From the first line of the records below through the line containing "when purchasing a", copy everything exactly and nothing more.

*Available data*:
☆ ☆ ☆ ☆ ☆ ☆ ☆
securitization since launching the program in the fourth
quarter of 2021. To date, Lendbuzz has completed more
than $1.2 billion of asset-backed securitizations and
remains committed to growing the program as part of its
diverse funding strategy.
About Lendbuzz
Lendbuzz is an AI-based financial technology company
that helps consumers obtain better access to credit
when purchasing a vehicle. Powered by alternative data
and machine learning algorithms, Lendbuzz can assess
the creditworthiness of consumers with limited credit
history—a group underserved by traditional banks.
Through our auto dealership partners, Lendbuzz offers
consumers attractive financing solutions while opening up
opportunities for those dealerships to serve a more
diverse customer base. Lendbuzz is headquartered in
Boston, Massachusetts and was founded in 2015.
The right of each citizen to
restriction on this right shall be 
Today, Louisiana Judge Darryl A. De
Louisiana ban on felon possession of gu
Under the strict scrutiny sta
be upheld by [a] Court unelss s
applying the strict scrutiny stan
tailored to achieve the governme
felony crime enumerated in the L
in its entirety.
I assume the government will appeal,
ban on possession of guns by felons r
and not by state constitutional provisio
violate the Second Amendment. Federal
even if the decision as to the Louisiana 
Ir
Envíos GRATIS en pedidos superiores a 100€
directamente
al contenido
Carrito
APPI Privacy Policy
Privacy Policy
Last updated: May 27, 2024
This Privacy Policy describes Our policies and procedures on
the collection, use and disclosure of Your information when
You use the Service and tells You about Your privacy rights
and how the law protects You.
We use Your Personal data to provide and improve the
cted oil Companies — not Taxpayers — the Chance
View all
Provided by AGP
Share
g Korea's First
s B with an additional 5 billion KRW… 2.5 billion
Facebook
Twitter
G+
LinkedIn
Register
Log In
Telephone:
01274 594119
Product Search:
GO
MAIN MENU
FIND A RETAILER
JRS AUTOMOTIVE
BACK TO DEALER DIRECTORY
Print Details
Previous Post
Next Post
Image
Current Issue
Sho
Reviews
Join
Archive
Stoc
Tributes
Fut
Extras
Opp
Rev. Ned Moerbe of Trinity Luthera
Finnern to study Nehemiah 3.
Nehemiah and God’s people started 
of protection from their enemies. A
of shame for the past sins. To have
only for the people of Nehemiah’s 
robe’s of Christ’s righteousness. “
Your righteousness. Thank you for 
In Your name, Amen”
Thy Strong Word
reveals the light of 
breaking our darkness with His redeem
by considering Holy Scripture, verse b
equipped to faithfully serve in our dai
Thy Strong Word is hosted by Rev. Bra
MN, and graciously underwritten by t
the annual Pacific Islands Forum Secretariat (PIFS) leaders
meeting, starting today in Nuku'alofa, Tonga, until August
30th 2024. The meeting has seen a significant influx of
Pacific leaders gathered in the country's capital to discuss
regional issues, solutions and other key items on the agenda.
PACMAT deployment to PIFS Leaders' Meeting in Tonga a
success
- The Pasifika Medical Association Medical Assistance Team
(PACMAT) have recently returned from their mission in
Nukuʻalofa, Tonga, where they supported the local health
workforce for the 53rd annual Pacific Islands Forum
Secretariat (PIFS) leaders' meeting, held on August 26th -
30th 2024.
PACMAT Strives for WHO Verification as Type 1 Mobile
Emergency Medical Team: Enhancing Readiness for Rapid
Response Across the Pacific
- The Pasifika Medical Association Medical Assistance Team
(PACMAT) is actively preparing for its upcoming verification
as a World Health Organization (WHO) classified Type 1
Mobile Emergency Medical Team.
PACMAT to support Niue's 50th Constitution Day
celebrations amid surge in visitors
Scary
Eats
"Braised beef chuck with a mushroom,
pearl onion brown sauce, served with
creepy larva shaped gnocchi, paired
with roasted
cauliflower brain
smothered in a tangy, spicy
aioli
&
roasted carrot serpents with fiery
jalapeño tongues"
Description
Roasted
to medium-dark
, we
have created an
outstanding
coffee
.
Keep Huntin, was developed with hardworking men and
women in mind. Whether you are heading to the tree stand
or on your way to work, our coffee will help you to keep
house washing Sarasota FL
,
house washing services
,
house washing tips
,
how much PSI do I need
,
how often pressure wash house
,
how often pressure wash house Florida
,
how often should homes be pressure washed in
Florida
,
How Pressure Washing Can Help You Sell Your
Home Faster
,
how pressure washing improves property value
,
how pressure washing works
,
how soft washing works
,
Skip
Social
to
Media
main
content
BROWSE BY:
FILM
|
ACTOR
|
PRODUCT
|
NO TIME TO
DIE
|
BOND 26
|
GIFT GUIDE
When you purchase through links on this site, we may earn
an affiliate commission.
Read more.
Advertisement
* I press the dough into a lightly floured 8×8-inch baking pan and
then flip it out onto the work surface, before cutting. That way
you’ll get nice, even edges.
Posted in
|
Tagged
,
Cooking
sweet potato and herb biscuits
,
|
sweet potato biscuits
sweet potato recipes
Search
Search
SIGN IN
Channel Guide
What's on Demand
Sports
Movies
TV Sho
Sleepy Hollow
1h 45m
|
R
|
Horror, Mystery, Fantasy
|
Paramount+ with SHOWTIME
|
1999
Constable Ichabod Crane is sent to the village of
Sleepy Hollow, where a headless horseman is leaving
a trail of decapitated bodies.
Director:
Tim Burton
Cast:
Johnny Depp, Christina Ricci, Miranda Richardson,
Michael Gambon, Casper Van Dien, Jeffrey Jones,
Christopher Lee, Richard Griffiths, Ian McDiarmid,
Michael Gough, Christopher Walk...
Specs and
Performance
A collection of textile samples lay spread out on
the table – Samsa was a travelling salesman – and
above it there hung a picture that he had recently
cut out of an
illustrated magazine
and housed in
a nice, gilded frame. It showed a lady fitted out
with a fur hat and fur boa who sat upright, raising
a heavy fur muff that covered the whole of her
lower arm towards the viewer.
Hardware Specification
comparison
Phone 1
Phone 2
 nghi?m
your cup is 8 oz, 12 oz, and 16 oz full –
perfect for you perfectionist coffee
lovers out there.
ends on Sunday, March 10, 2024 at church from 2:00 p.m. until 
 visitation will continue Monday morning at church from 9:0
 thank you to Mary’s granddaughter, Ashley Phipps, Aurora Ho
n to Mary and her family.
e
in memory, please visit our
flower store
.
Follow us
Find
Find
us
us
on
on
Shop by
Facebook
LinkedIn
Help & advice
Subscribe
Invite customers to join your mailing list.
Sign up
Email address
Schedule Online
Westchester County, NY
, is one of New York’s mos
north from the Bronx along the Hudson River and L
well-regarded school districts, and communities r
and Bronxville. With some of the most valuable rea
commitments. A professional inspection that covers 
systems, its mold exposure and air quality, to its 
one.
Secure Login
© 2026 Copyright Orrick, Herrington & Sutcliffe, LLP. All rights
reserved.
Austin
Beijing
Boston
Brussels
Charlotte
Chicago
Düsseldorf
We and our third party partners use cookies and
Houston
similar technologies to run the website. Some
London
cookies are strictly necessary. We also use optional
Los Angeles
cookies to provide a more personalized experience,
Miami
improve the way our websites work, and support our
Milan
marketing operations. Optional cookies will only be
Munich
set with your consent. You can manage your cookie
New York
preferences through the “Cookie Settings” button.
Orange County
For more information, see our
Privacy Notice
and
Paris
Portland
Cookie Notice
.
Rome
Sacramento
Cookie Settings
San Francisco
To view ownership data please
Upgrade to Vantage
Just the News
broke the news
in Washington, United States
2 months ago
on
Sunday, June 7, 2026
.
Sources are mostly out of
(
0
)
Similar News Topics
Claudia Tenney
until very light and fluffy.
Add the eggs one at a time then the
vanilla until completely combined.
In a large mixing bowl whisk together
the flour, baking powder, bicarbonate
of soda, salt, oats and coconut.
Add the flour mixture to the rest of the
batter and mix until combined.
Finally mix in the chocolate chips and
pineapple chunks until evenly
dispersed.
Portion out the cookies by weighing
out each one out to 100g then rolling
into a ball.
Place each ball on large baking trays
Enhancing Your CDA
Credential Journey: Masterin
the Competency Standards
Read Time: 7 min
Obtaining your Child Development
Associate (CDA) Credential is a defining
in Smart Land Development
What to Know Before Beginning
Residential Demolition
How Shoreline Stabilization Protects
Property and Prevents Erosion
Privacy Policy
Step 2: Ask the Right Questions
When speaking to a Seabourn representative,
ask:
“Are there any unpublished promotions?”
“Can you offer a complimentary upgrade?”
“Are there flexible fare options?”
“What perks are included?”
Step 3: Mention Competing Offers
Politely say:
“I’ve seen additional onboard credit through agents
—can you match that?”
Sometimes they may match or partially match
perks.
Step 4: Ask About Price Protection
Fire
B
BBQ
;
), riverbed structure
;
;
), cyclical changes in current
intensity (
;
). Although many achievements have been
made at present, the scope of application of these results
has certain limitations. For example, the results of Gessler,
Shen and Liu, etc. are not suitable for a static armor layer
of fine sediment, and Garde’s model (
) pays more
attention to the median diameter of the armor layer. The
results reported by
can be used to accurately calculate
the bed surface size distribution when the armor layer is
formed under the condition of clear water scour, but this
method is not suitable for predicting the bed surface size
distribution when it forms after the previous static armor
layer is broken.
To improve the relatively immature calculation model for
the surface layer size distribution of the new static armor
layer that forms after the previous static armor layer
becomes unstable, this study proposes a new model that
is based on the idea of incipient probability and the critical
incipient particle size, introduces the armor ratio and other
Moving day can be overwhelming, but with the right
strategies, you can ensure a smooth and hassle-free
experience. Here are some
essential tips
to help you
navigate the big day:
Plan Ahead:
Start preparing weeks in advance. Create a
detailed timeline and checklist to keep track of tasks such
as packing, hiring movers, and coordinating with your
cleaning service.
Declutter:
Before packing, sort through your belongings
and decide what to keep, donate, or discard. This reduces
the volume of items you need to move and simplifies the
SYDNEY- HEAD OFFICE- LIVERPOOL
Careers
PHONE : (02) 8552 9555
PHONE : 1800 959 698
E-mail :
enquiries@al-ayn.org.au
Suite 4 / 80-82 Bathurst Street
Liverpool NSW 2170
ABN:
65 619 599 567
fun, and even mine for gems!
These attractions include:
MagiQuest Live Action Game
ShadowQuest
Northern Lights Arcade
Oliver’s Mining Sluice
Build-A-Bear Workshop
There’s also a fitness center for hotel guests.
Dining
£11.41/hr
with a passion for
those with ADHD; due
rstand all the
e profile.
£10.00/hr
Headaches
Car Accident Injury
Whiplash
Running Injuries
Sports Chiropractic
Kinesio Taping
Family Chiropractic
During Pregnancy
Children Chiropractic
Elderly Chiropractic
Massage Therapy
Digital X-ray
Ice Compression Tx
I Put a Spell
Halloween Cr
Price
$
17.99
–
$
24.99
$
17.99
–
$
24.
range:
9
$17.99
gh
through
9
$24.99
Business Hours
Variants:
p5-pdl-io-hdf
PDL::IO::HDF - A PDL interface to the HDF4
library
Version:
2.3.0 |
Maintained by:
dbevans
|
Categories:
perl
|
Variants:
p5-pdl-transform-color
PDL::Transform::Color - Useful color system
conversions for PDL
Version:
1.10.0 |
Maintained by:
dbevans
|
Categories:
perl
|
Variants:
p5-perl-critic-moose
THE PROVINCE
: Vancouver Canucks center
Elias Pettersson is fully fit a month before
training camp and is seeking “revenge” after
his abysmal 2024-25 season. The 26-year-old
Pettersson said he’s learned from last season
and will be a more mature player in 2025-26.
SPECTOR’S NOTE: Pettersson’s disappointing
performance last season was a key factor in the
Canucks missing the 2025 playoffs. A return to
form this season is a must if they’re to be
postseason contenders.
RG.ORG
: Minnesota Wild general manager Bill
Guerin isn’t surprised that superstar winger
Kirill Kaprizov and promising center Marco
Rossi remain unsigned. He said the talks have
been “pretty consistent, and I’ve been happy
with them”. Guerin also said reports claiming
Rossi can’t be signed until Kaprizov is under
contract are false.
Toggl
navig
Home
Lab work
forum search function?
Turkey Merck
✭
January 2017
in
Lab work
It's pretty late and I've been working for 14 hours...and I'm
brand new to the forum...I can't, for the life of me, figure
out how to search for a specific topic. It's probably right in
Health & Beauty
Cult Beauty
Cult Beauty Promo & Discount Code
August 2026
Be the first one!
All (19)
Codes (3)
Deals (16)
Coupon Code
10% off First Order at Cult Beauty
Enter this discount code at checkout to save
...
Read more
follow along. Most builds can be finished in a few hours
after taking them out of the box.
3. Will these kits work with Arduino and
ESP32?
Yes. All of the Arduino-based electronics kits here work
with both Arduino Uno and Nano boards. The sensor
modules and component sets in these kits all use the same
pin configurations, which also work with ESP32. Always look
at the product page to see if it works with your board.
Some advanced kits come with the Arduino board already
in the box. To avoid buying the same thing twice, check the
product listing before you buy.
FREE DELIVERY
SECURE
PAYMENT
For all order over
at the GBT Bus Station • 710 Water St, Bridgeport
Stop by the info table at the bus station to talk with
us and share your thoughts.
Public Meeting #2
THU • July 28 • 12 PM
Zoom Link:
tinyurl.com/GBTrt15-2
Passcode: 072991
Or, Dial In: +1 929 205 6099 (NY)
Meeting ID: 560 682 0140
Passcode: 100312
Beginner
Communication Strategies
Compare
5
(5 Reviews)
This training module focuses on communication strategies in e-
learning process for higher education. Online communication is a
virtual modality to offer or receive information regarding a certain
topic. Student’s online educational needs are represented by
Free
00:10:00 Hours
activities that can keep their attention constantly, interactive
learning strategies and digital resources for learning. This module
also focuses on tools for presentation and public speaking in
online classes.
☆ ☆ ☆ ☆ ☆ ☆ ☆
*Written solution*:
securitization since launching the program in the fourth
quarter of 2021. To date, Lendbuzz has completed more
than $1.2 billion of asset-backed securitizations and
remains committed to growing the program as part of its
diverse funding strategy.
About Lendbuzz
Lendbuzz is an AI-based financial technology company
that helps consumers obtain better access to credit
when purchasing a vehicle. Powered by alternative data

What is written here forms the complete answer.